‘Wild’ Public School Exodus in Indiana: Educator

‘Wild’ Public School Exodus in Indiana: Educator
Tony Kinnett (R) in an interview with NTD's "The Nation Speaks" on Aug. 7, 2021. NTD/Screenshot via The Epoch Times
Harry Lee
Cindy Drukier
Updated:

Thousands of students are leaving public schools for private schools or homeschooling in Indiana this year, according to Tony Kinnett, a curriculum developer, educator, and education policy journalist from Indianapolis, Indiana.

“The numbers are unreal,” Kinnett told NTD’s “The Nation Speaks” last Saturday. “It’s wild. There’s not really any other word for it.”

Kinnett said that normally there’s a common fluctuation of 5 to 10 in enrollment in many smaller Christian Schools, but this year, the numbers are up by hundreds per school in many cases.

“And one case in Greenwood, Indiana, the school has jumped almost double the number of students in attendance,” Kinnett said.

The Suburban Christian School in Greenwood, Indiana, recorded 320 students last school year and has so far already registered 551 students for the coming school year, according to Kinnett’s report, “Record-Breaking Education Exodus in Indiana,” which was released on Monday.
Suburban Christian School in Greenwood, Indiana, in July 2019. (Google Street View)
Suburban Christian School in Greenwood, Indiana, in July 2019. Google Street View

Kinnett obtained enrollment data from 319 private schools in Indiana, 154 of which have seen an enrollment leap of at least 30 students from last school year. Forty-nine schools saw enrollment numbers increasing by at least 150 percent from the previous year. Some schools have to place new student candidates on “wait lists,” as their maximum capacities have been exceeded, the report noted.

The reason for the exodus is a “multiplicity of factors,” Kinnett explained, saying he talked to lots of parents—about 50 parents last week.

“Parents are really upset with that huge number of things going on in our public schools,” Kinnett told NTD. “They’re upset with the quarantine that caused a huge learning gap in schools in the last year and a half. They’re aggravated with Critical Race Theory [CRT], social-emotional learning; they’re aggravated with children being required to wear masks, regardless of vaccination status—all of these small issues have piled up and really put so much pressure that it seems this dam is bursting.”

In his report, Kinnett detailed five primary factors that have eroded parents’ trust in Indiana’s public schools:
  1. Poor rigor and educational mediocrity;
  2. Mask and virtual mandates which vary wildly from district to district;
  3. Critical Race Theory principles taught in classrooms;
  4. Social-emotional learning and sexually explicit content; and lastly,
  5. A lack of support for classroom discipline and management.
Kinnett said the school boards had done little to address the concerns of parents and teachers. He gave two examples in his report: A Knightstown superintendent called a school teacher “nuts” for suggesting that students should return to classrooms; Western Wayne Schools passed a resolution in early 2021 banning parents from speaking at school board meetings unless the topic was pre-approved by both the superintendent and school board president.

Kinnett said that parents are also running for school board members, pointing out that in Indiana, the school board does have authority over the curriculum.

“There are several different group structures of parents within multiple different kinds of counties in all different kinds of precincts, townships that are forming together to select school board members that will be running against many of the incumbents in the next couple of elections,” Kinnett said. “It’s really incredible to see how many people are finally getting involved in school board elections.”

The concerned parents are not only Republicans or conservatives, but Democrats too, Kinnett said.

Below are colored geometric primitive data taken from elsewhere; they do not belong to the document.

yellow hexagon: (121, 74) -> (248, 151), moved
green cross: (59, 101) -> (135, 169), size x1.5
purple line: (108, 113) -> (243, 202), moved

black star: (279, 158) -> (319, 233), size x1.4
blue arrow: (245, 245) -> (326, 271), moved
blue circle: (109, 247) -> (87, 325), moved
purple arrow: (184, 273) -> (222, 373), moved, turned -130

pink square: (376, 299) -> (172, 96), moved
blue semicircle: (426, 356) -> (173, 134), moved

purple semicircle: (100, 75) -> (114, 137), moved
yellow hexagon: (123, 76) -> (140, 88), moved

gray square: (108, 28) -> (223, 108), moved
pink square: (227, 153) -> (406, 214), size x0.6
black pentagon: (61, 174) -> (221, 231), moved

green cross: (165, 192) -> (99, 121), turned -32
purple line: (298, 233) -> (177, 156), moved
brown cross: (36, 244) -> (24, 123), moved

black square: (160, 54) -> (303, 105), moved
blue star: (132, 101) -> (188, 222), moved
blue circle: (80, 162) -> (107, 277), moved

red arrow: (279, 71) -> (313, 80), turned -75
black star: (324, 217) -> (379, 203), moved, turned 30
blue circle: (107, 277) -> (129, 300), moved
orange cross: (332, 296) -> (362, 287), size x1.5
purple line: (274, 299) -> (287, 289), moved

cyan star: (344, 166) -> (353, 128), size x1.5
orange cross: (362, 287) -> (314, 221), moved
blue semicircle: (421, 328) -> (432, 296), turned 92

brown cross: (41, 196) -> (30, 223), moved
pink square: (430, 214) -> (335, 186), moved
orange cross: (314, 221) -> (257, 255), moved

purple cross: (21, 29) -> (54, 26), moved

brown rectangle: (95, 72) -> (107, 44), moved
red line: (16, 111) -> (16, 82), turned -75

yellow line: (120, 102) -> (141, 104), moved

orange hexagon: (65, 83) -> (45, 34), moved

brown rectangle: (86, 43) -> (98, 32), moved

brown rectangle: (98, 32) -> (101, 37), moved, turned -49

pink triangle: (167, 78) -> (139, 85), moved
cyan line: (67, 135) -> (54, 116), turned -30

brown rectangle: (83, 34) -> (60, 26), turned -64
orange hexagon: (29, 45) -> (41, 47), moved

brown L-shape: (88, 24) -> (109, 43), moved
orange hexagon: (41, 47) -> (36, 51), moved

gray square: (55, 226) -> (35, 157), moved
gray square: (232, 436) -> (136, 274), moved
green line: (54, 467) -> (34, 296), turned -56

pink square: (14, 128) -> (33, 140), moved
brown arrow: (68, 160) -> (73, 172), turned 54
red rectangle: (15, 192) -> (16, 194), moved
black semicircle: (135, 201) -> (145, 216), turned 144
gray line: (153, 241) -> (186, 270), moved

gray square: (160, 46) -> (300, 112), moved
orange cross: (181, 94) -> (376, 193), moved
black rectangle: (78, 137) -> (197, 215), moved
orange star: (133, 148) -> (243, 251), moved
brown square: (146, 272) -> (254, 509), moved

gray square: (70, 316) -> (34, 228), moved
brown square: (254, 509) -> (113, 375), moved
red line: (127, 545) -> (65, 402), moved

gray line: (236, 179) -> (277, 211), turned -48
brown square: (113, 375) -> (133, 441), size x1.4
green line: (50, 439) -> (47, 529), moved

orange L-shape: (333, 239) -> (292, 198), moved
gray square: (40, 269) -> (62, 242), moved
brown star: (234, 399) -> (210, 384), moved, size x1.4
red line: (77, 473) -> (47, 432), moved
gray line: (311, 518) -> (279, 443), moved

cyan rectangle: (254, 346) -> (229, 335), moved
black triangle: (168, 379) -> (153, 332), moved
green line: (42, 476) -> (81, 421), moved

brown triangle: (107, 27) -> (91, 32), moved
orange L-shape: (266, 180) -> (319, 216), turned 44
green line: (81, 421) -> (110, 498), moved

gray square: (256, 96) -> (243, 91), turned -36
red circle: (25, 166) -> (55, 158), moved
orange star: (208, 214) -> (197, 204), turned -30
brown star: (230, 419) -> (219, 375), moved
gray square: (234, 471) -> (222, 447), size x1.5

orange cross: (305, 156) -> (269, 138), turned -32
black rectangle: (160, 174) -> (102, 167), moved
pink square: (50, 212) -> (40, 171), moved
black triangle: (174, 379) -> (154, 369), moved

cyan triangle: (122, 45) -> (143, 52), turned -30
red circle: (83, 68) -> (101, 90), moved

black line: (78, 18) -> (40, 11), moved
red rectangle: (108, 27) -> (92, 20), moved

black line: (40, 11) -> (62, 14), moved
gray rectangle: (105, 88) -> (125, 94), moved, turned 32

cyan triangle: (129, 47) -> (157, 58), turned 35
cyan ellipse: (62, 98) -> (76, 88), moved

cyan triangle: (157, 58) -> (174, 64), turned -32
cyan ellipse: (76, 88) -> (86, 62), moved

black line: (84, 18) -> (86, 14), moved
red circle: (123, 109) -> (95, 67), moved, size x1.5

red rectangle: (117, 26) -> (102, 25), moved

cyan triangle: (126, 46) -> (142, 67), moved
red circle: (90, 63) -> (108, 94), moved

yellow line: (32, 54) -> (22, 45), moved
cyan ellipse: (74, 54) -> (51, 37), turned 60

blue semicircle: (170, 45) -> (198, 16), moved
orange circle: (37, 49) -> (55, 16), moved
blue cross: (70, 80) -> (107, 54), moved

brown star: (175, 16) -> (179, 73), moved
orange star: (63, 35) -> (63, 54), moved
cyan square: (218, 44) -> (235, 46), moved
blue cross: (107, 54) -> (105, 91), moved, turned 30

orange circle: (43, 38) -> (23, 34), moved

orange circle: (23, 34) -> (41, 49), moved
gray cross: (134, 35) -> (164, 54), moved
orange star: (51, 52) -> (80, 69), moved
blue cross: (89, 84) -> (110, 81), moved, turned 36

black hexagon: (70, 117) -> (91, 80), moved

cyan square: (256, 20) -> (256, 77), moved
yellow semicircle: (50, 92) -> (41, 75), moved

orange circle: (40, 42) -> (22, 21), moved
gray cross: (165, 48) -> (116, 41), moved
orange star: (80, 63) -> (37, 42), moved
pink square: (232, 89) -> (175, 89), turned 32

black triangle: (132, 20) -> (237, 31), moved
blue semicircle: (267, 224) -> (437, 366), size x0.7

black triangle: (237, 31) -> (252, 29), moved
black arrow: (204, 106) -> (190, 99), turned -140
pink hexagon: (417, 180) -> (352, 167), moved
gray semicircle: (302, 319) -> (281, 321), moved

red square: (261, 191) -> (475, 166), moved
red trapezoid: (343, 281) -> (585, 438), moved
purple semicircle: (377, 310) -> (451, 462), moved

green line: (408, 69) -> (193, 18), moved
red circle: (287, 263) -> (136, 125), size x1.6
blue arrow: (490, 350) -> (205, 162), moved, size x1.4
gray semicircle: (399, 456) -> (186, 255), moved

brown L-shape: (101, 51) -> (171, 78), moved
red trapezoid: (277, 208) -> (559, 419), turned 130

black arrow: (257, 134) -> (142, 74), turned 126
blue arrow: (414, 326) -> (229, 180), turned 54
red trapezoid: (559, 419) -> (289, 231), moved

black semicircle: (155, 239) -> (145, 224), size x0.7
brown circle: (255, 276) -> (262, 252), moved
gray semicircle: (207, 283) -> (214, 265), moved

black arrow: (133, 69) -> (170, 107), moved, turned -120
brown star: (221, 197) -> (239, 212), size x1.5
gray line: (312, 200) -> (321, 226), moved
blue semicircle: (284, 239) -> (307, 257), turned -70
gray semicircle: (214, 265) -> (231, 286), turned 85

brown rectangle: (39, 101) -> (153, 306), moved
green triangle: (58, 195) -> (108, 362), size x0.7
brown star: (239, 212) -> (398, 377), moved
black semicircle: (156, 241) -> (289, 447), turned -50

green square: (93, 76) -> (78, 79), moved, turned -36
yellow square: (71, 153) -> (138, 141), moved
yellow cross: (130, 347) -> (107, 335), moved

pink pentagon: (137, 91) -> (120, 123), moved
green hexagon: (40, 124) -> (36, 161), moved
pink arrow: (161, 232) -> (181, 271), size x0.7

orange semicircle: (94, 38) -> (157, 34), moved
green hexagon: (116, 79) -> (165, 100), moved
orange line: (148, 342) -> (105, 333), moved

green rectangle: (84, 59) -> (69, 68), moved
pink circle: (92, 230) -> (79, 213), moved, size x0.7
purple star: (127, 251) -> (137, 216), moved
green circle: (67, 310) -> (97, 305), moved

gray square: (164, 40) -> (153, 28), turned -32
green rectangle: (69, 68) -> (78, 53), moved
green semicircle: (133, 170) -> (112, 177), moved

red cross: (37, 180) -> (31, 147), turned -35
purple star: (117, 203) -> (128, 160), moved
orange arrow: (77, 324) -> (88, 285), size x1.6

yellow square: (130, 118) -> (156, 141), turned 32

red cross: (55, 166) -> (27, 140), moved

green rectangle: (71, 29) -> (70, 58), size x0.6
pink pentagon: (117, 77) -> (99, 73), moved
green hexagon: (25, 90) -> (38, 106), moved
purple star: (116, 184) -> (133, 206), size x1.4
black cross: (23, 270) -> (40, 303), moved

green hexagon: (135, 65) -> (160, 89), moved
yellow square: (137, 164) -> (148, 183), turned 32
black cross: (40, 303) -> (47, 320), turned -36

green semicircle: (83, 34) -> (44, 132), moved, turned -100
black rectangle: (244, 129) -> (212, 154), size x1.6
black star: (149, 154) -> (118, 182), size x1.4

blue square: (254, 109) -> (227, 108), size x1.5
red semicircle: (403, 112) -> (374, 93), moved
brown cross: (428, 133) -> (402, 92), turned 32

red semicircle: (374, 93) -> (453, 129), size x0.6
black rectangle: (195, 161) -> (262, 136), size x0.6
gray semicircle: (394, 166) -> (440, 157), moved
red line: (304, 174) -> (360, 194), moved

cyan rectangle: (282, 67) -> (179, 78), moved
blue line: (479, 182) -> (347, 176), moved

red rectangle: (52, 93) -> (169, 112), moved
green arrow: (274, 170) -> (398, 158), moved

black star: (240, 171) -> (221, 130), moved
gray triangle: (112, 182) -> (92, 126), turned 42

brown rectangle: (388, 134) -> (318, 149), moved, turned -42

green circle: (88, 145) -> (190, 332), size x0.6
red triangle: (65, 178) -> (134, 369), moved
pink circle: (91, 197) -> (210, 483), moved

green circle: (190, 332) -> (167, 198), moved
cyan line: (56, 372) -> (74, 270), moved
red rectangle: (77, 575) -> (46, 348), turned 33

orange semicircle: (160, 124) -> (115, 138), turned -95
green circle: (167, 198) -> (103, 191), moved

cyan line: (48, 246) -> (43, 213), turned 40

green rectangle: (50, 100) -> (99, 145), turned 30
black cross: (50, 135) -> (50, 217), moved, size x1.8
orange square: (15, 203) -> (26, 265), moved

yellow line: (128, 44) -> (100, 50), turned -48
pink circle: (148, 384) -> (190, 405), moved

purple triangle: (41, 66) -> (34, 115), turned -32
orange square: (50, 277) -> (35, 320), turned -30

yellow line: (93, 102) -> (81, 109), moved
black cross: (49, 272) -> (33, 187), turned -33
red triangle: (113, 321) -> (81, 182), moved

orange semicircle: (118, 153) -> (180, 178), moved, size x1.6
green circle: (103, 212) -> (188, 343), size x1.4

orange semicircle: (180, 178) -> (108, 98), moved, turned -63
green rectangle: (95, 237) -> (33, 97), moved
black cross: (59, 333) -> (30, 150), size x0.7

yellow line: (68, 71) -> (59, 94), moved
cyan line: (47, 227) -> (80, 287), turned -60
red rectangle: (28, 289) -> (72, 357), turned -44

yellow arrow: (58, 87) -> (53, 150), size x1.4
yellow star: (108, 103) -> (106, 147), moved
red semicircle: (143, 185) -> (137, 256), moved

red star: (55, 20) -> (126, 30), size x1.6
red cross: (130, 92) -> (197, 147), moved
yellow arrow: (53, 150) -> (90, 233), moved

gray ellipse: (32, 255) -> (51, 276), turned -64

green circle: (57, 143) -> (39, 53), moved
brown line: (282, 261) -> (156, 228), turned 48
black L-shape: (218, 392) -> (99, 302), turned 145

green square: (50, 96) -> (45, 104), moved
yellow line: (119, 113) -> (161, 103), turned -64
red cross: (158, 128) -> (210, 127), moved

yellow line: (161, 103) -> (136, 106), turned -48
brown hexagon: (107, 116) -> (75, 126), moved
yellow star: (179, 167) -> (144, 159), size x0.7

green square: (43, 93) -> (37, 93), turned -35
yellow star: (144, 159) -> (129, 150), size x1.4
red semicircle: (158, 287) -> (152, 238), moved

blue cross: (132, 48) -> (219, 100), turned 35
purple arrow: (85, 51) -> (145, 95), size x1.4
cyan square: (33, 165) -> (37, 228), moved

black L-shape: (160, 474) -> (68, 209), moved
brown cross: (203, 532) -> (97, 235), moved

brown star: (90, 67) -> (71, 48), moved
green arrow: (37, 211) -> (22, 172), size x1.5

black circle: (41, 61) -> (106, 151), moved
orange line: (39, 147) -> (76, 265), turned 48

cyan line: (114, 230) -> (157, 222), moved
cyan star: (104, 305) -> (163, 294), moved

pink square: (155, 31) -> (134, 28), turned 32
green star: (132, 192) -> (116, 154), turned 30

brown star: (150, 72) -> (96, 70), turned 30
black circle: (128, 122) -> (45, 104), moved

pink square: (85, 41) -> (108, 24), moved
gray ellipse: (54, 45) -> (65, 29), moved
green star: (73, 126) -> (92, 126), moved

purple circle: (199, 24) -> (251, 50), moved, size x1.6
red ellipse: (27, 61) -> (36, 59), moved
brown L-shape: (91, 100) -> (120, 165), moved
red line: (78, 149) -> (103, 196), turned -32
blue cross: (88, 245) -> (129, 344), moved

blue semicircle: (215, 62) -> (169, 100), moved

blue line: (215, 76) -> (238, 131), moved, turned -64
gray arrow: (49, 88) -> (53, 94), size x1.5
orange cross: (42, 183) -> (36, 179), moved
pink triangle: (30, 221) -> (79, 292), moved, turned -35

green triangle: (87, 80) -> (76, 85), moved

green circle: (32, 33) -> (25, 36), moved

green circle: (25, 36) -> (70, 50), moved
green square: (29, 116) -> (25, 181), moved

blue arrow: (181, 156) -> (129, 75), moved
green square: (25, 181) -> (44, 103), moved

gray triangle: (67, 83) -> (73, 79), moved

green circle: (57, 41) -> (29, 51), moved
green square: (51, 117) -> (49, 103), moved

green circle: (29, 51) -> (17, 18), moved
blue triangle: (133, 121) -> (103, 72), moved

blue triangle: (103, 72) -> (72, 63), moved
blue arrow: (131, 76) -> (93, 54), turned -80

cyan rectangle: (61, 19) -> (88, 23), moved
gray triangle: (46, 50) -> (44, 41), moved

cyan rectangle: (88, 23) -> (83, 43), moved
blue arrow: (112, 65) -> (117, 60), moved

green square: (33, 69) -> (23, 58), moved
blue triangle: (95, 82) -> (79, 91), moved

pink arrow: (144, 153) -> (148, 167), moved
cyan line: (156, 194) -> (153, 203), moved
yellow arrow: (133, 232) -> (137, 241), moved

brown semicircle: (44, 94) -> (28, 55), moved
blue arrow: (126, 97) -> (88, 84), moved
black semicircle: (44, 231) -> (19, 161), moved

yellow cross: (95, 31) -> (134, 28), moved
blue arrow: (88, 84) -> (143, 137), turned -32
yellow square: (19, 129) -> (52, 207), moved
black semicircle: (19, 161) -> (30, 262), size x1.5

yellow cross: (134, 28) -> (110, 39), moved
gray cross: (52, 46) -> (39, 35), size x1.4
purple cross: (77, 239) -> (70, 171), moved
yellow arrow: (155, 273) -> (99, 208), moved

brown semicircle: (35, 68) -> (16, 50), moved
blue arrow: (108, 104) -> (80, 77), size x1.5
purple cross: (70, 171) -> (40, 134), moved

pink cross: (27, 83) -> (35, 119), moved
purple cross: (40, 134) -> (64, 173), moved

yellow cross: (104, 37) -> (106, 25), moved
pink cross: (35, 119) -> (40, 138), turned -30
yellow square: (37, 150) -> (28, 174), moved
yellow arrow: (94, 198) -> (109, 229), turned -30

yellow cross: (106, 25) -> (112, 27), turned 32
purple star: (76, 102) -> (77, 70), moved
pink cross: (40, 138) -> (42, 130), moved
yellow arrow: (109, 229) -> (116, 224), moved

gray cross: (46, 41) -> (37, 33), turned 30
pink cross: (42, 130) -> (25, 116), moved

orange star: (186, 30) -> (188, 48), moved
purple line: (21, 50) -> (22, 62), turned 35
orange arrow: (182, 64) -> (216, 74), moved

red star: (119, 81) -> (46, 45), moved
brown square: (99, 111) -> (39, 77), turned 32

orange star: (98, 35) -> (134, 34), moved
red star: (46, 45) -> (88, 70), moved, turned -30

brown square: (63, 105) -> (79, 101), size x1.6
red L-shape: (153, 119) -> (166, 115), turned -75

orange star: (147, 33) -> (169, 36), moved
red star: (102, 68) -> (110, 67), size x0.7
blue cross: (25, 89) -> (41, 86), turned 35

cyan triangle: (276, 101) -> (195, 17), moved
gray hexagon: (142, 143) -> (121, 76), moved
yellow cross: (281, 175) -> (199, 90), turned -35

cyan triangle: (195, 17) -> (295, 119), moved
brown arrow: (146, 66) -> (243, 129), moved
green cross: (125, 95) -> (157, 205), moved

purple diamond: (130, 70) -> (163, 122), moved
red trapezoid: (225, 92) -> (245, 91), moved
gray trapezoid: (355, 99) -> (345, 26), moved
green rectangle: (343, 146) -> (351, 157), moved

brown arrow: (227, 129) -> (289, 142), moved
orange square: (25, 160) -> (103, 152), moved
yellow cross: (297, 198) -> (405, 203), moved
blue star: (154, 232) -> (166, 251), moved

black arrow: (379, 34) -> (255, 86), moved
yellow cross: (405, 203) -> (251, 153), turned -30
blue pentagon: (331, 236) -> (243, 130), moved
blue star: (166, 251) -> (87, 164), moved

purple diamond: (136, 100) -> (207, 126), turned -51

“The next big shift away from the Democrat Party is probably going to be through teachers and parents and education, and that’s because this group that’s felt pandered to for so long is, quite honestly, ‘sick of it,’” Kinnett continued.

“They’re so aggravated with the lackluster way that they’ve been treated, that they’re honestly just looking for the agency to do what it is that they feel is best. And that’s no longer what the Democratic Party is pushing within education.”

Not only parents but teachers are leaving public schools too, Kinnett pointed out.

“I hear in teacher’s lounges all over the country,” Kinnett said, “how if there was an opening at a certain private or Christian school, they would leave their post in the public school immediately to take that.”

“I hear that they want to start their own schools. They want to get out of this school-board-run nightmare that they’re in that won’t let them teach in the ways that they’ve traditionally taught, that have really worked at educating our students for hundreds, if not thousands of years.”

The trend is national, not only in Indiana, Kinnett said. He said he saw many reviews on The Chalkboard Review, an education commentary website that he co-founded.

The Epoch Times has contacted the Department of Education of Indiana for comment.